Nordic telco Telia’s protracted bid for Bonnier Broadcasting, owner of TV channels and ancillary rights in Sweden and Finland, is set to drag on for the rest of 2019 now that the European Commission has opened an in-depth phase 2 investigation into the proposed $1 billion acquisition. This happens when the Commission, the EU’s executive body, is unhappy with representations made by the merging parties under phase 1 designed to eliminate concerns over reduced competition.
Phase 2 is then invoked with greater information gathering, including companies’ internal documents, more extensive economic data, detailed questionnaires to market participants, and often site visits, taking at least several months usually. In this case, the Commission expressed continuing concerns that video distribution competitors in Finland and Sweden could be shut out from accessing Bonnier Broadcasting’s specific TV channels. It also worried that the merger could deny access to TV advertising space on its free-to-air and basic pay TV channels and also to its streaming applications for customers using competing mobile and fixed internet providers.

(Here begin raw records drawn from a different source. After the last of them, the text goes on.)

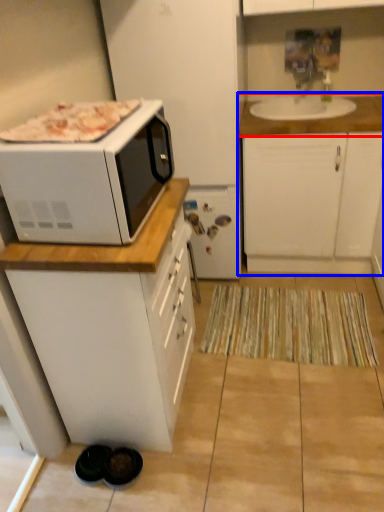 Question: Which object is closer to the camera taking this photo, countertop (highlighted by a red box) or cabinetry (highlighted by a blue box)?

Choices:
 (A) countertop
 (B) cabinetry

Answer: (B) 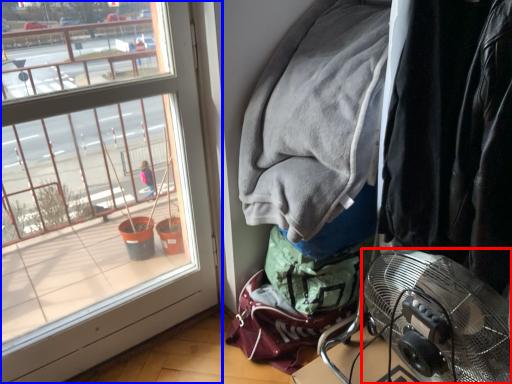 Question: Which of the following is the farthest to the observer, mechanical fan (highlighted by a red box) or window (highlighted by a blue box)?

Choices:
 (A) mechanical fan
 (B) window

Telia was reluctant to weaken the proposed combined company and is betting on the deal eventually being waived through after some minor concessions. But this is not certain now given the Commission’s determination to preserve competition across borders shown in its intervention in other cases.
This particular bid first attracted the Commission’s attention, as opposed to just national competition authorities, because of its cross-border element, with both Telia and Bonnier being substantial forces in Norway, Sweden, Denmark and Finland. Bonnier is focused mostly on Sweden and Finland, with $781.3 million revenue in 2018, while Telia’s $8.7 billion 2018 revenues were split across the four Nordic countries for pay TV and broadband, as well as neighboring Lithuania and Estonia. The telco had 2.4 million subscribers to its pay TV services across the six countries, up from 1.78 million a year earlier with the growth accounted for mostly by a strong performance in Norway, where it added 504,000 subs.
To attract the Commission’s attention, a proposed merger has to be either sufficiently large or still quite big and have a significant cross border element. If the combined worldwide turnover of all the merging firms is over €5 billion while at least two both exceed €250 million, an investigation is triggered. Alternatively, if the worldwide turnover of all the merging firms combined is over €2.5 billion, an investigation is triggered under various conditions in which the parties operate in two or more member states. One is where the combined turnover of all merging firms exceeds €100 million in each of at least three Member States, another where turnover for each of at least two of the firms individually exceeds €25 million. However, in these latter cases, the merger is exempt from EU attention if all firms involved have more than two thirds of their EU-wide turnover within one and the same member state.
This particular case qualified on the first count because Telia’s revenue is above €5 billion while Bonnier’s is above €250 million and so did not actually need a cross border dimension, although it does have that. The Commission’s concern in that case is over the scale of impact which could potentially have wider European implications because of the size of the parties involved and overall impact on competition.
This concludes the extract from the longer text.